Terry Elmo Stephenson (1880-1943).
Title Caminos Viejos: Tales Found in the History of California of Especial Interest to Those who Love the Valleys, the Hills and the Canyons of Orange County, its Traditions and its Landmarks.
Book Condition Collectible: Very Good
Edition First Edition
Publisher Santa Ana, CA: Press of the Santa Ana High School and Junior College, 1930
Seller ID GO51414-19
DE LUXE LIMITED EDITION of 500 copies, this is number 153 of the revised edition, the first having been printed earlier in 1930. Large 8vo. [xx], 111, [1 blank] pp.
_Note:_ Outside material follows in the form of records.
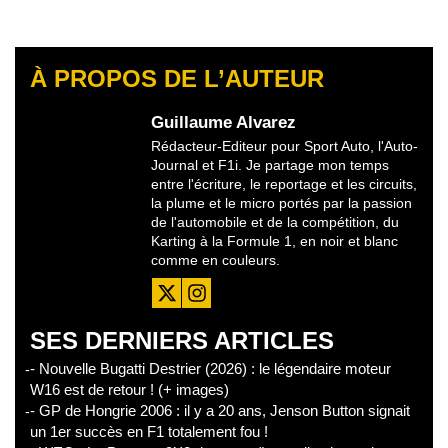
À PROPOS DE L’AUTEUR
Guillaume Alvarez
Rédacteur-Editeur pour Sport Auto, l'Auto-
Journal et F1i. Je partage mon temps
entre l'écriture, le reportage et les circuits,
la plume et le micro portés par la passion
de l'automobile et de la compétition, du
Karting à la Formule 1, en noir et blanc
comme en couleurs.
SES DERNIERS ARTICLES
- Nouvelle Bugatti Destrier (2026) : le légendaire moteur
W16 est de retour ! (+ images)
- GP de Hongrie 2006 : il y a 20 ans, Jenson Button signait
un 1er succès en F1 totalement fou !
Half-title, frontispiece of Don Gaspar Portola with tissue guard, title (and text) printed in red and dark brown inks, limitation page, 6 chapter headpieces (these and the frontispiece by Jean Goodwin and Arthur Ames), 8 illustrations on plates, 3 maps, (2 double-page, the Rancho San Joaquin map folds twice opening to 4 panels); text clean, unmarked. Dark brown Fabrikoid cloth binding, title embossed on front cover within a decorative border, spine similarly titled, illustrated endpapers; binding square and tight, light rubbing. SIGNED by the Author and the printer on the limitation page, with a lengthy gift inscription on the limitation page from Terry E. Stephenson to Philip David "Phil" Swing. Near Fine. Terry Stephenson was Orange County's first great historian. Stephenson served as county treasurer from 1935 to 1943, Santa Ana's postmaster (1923 to 1935), was a key member of the Orange County Historical Society, and a trustee of Bowers Museum. Camino Viejos was among his best-known books. It covers such topics as the killing of Sheriff Barton and the hanging of Juan Flores (Adams, Six-Guns and Saddle Leather, No. 2138). PROVENANCE: This copy INSCRIBED by Stephenson to "Phil Swing," (1884-1963), an American Republican Politician from Imperial County, California. Swing graduated from Stanford University in 1906, studied law, and held most of the city and county offices in Imperial County from 1908-1921. As a member of the United States House of Representative, Swing was known as "The Father of Boulder Dam," because he was instrumental in passing the Swing-Johnson Act in 1928, which authorized Boulder Dam. The project brought water to Southern California and enabled San Diego to grow and prosper. Curtiss, Thomas E. Williams & The Fine Arts Press, No. 2b; Rocq, California Local History, No. 6194.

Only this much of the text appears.